=== SUPPLIED ENTRIES ===
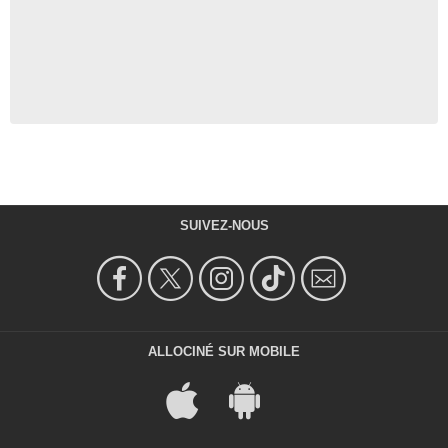
SUIVEZ-NOUS
ALLOCINÉ SUR MOBILE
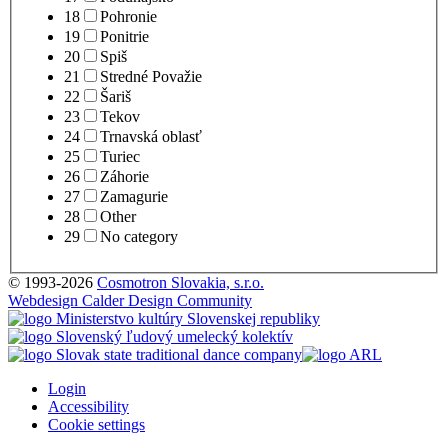
18
Pohronie
19
Ponitrie
20
Spiš
21
Stredné Považie
22
Šariš
23
Tekov
24
Trnavská oblasť
25
Turiec
26
Záhorie
27
Zamagurie
28
Other
29
No category
© 1993-2026
Cosmotron Slovakia, s.r.o.
Webdesign Calder Design Community
Login
Accessibility
Cookie settings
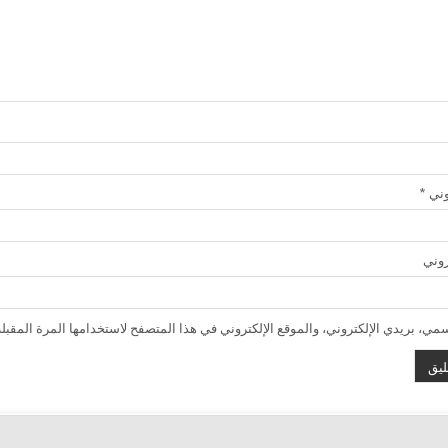
روني
*
روني
ي، بريدي الإلكتروني، والموقع الإلكتروني في هذا المتصفح لاستخدامها المرة المقبلة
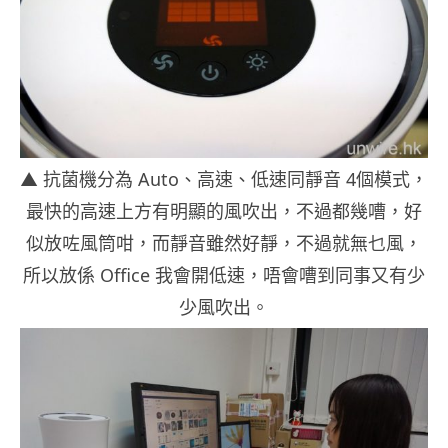
▲ 抗菌機分為 Auto、高速、低速同靜音 4個模式，
最快的高速上方有明顯的風吹出，不過都幾嘈，好
似放咗風筒咁，而靜音雖然好靜，不過就無乜風，
所以放係 Office 我會開低速，唔會嘈到同事又有少
少風吹出。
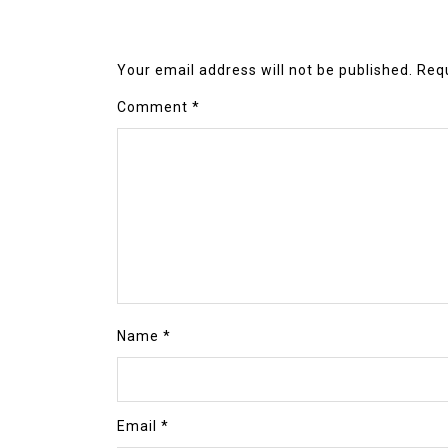
Your email address will not be published.
Requ
Comment
*
Name
*
Email
*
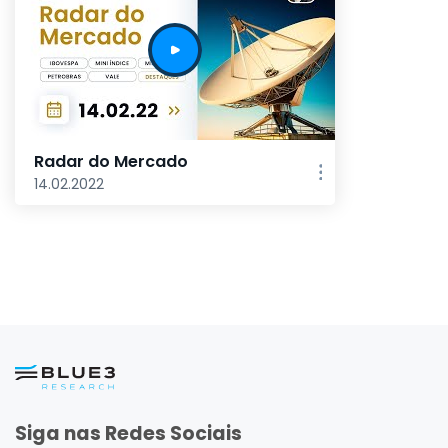
Radar do Mercado
14.02.2022
Siga nas Redes Sociais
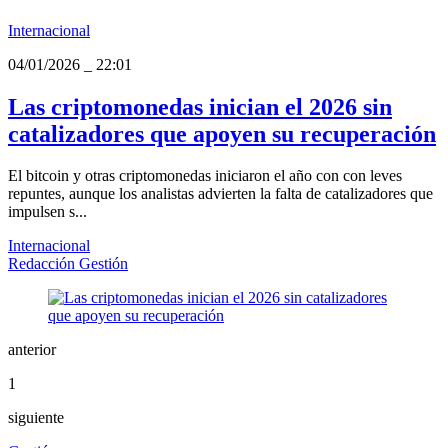
Internacional
04/01/2026
_
22:01
Las criptomonedas inician el 2026 sin
catalizadores que apoyen su recuperación
El bitcoin y otras criptomonedas iniciaron el año con con leves
repuntes, aunque los analistas advierten la falta de catalizadores que
impulsen s...
Internacional
Redacción Gestión
anterior
1
siguiente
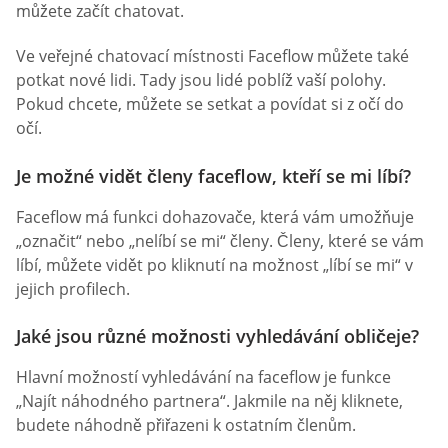
můžete začít chatovat.
Ve veřejné chatovací místnosti Faceflow můžete také
potkat nové lidi. Tady jsou lidé poblíž vaší polohy.
Pokud chcete, můžete se setkat a povídat si z očí do
očí.
Je možné vidět členy faceflow, kteří se mi líbí?
Faceflow má funkci dohazovače, která vám umožňuje
„označit“ nebo „nelíbí se mi“ členy. Členy, které se vám
líbí, můžete vidět po kliknutí na možnost „líbí se mi“ v
jejich profilech.
Jaké jsou různé možnosti vyhledávání obličeje?
Hlavní možností vyhledávání na faceflow je funkce
„Najít náhodného partnera“. Jakmile na něj kliknete,
budete náhodně přiřazeni k ostatním členům.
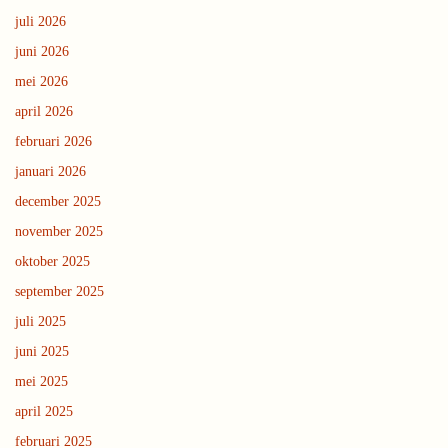
juli 2026
juni 2026
mei 2026
april 2026
februari 2026
januari 2026
december 2025
november 2025
oktober 2025
september 2025
juli 2025
juni 2025
mei 2025
april 2025
februari 2025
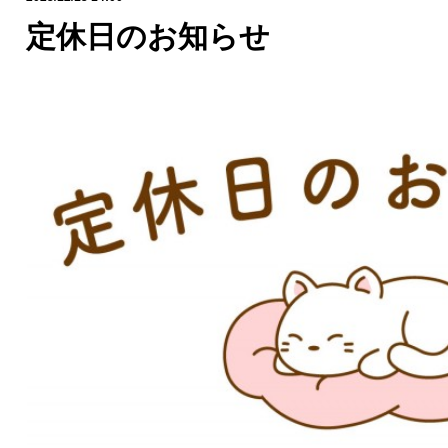
定休日のお知らせ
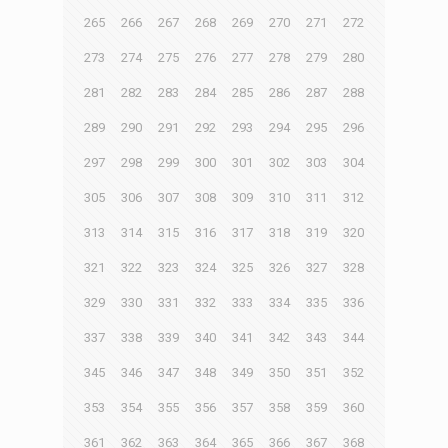
265
266
267
268
269
270
271
272
273
274
275
276
277
278
279
280
281
282
283
284
285
286
287
288
289
290
291
292
293
294
295
296
297
298
299
300
301
302
303
304
305
306
307
308
309
310
311
312
313
314
315
316
317
318
319
320
321
322
323
324
325
326
327
328
329
330
331
332
333
334
335
336
337
338
339
340
341
342
343
344
345
346
347
348
349
350
351
352
353
354
355
356
357
358
359
360
361
362
363
364
365
366
367
368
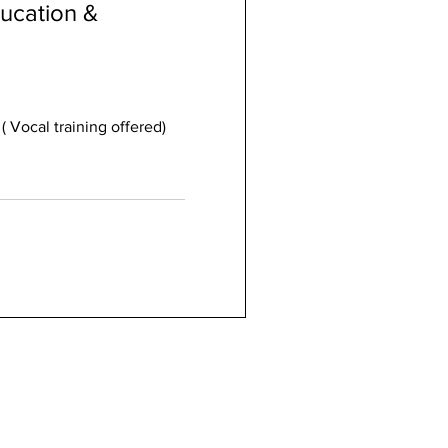
ducation &
( Vocal training offered)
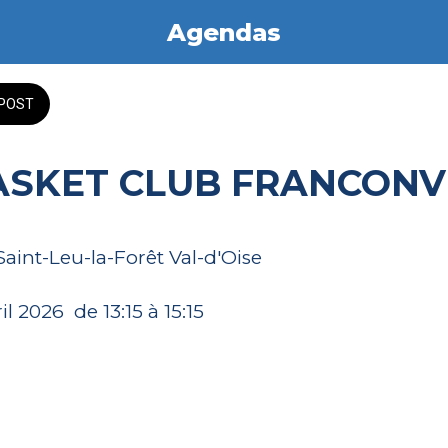
Agendas
POST
BASKET CLUB FRANCONV
Saint-Leu-la-Forêt Val-d'Oise
l 2026  de 13:15 à 15:15 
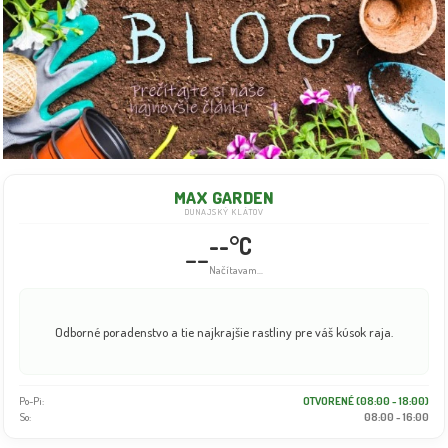
MAX GARDEN
DUNAJSKÝ KLÁTOV
--°C
--
Načítavam...
Odborné poradenstvo a tie najkrajšie rastliny pre váš kúsok raja.
Po-Pi:
OTVORENÉ (08:00 - 18:00)
So:
08:00 - 16:00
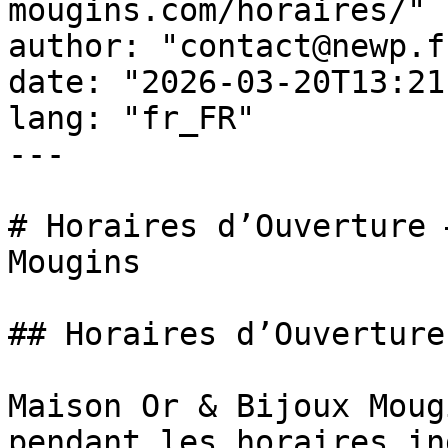
mougins.com/horaires/"

author: "contact@newp.fr
date: "2026-03-20T13:21
lang: "fr_FR"

---

# Horaires d’Ouverture 
Mougins

## Horaires d’Ouverture

Maison Or & Bijoux Moug
pendant les horaires in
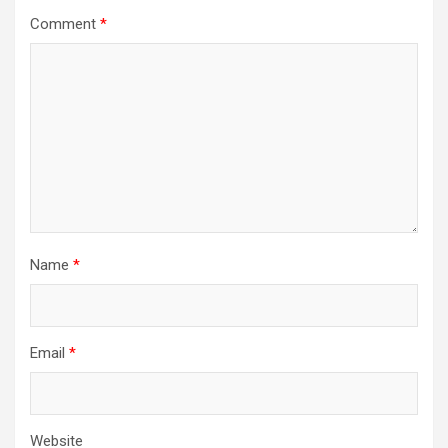
Comment
*
Name
*
Email
*
Website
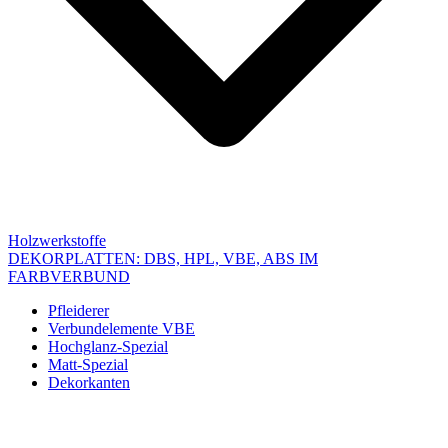
Holzwerkstoffe
DEKORPLATTEN: DBS, HPL, VBE, ABS IM
FARBVERBUND
Pfleiderer
Verbundelemente VBE
Hochglanz-Spezial
Matt-Spezial
Dekorkanten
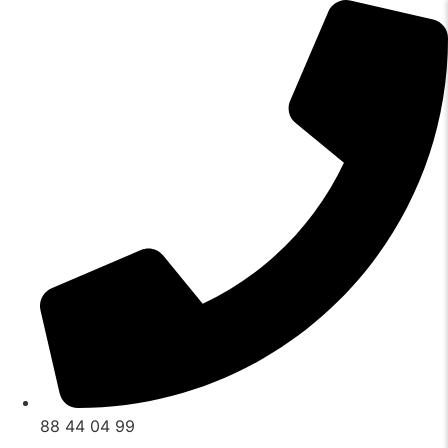
Videre
til
indhold
88 44 04 99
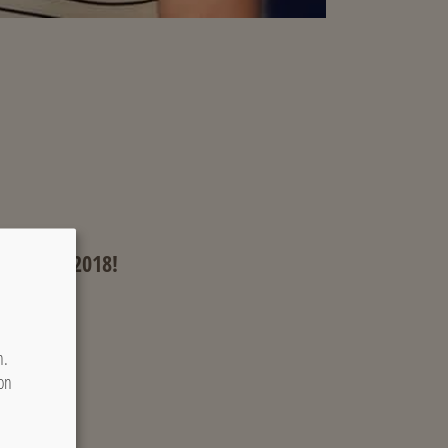
ßartiges 2018!
er-Haus
n.
on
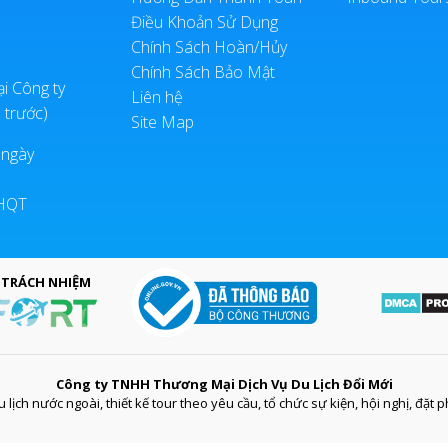
Điều Khoản Sử Dụng
Chính Sách Hoàn/Hủy
Chính Sách Bảo Mật
ại Công ty
Liên hệ
 trước)
Site Map
 ngày
LHQT
 TRÁCH NHIỆM
Công ty TNHH Thương Mại Dịch Vụ Du Lịch Đổi Mới
 lịch nước ngoài, thiết kế tour theo yêu cầu, tổ chức sự kiện, hội nghị, đặt 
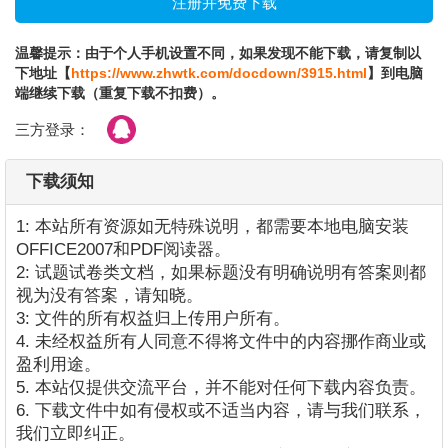
温馨提示：由于个人手机设置不同，如果发现不能下载，请复制以
下地址【
https://www.zhwtk.com/docdown/3915.html
】到电脑
端继续下载（重复下载不扣费）。
三方登录：
下载须知
1: 本站所有资源如无特殊说明，都需要本地电脑安装
OFFICE2007和PDF阅读器。
2: 试题试卷类文档，如果标题没有明确说明有答案则都
视为没有答案，请知晓。
3: 文件的所有权益归上传用户所有。
4. 未经权益所有人同意不得将文件中的内容挪作商业或
盈利用途。
5. 本站仅提供交流平台，并不能对任何下载内容负责。
6. 下载文件中如有侵权或不适当内容，请与我们联系，
我们立即纠正。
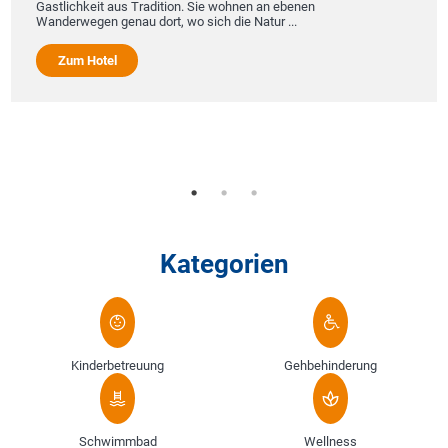
Gastlichkeit aus Tradition. Sie wohnen an ebenen
Wanderwegen genau dort, wo sich die Natur ...
Die
fre
mod
Zum Hotel
Alt
Ein
Uns
Kategorien
Kinderbetreuung
Gehbehinderung
Schwimmbad
Wellness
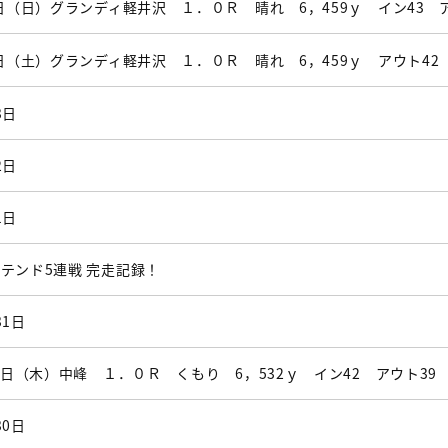
2日（日）グランディ軽井沢 １．０Ｒ 晴れ 6，459ｙ イン43 
1日（土）グランディ軽井沢 １．０Ｒ 晴れ 6，459ｙ アウト42
3日
2日
1日
テンド5連戦 完走記録！
31日
30日（木）中峰 １．０Ｒ くもり 6，532ｙ イン42 アウト39
30日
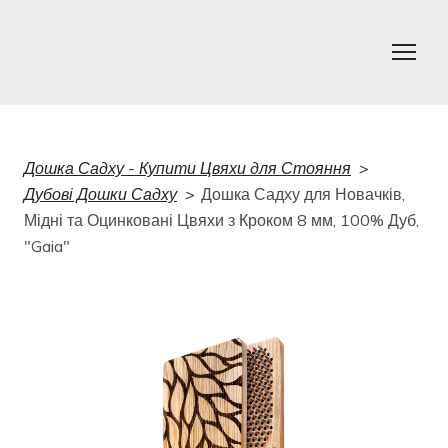
Дошка Садху - Купити Цвяхи для Стояння
Дубові Дошки Садху
Дошка Садху для Новачків,
Мідні та Оцинковані Цвяхи з Кроком 8 мм, 100% Дуб,
"Gaia"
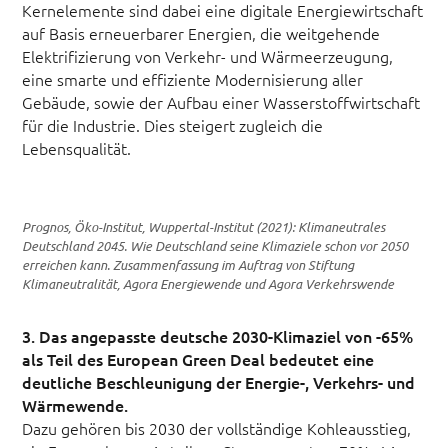
Kernelemente sind dabei eine digitale Energiewirtschaft
auf Basis erneuerbarer Energien, die weitgehende
Elektrifizierung von Verkehr- und Wärmeerzeugung,
eine smarte und effiziente Modernisierung aller
Gebäude, sowie der Aufbau einer Wasserstoffwirtschaft
für die Industrie. Dies steigert zugleich die
Lebensqualität.
Prognos, Öko-Institut, Wuppertal-Institut (2021): Klimaneutrales
Deutschland 2045. Wie Deutschland seine Klimaziele schon vor 2050
erreichen kann. Zusammenfassung im Auftrag von Stiftung
Klimaneutralität, Agora Energiewende und Agora Verkehrswende
3. Das angepasste deutsche 2030-Klimaziel von -65%
als Teil des European Green Deal bedeutet eine
deutliche Beschleunigung der Energie-, Verkehrs- und
Wärmewende.
Dazu gehören bis 2030 der vollständige Kohleausstieg,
===
## [THE PROBLEM]
How many lines of the material above hold the string "Chính"? Reply with the number and nothing else.

## [ANSWER SPACE]
2